Return the data below unaltered, but strip out the pictures.

=== Section Start ===

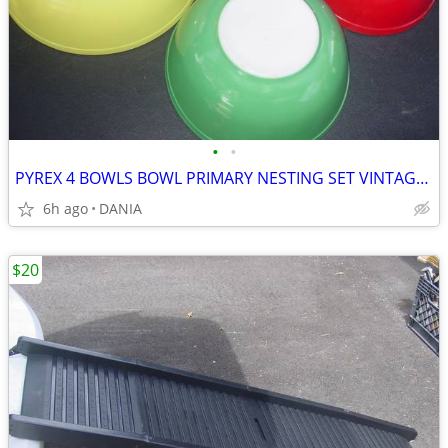
•
•
PYREX 4 BOWLS BOWL PRIMARY NESTING SET VINTAGE MID CENTURY MODERN OLD
6h ago
DANIA
$20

=== Section End ===

* Answer space
•
•
PYREX 4 BOWLS BOWL PRIMARY NESTING SET VINTAGE MID CENTURY MODERN OLD
6h ago
DANIA
$20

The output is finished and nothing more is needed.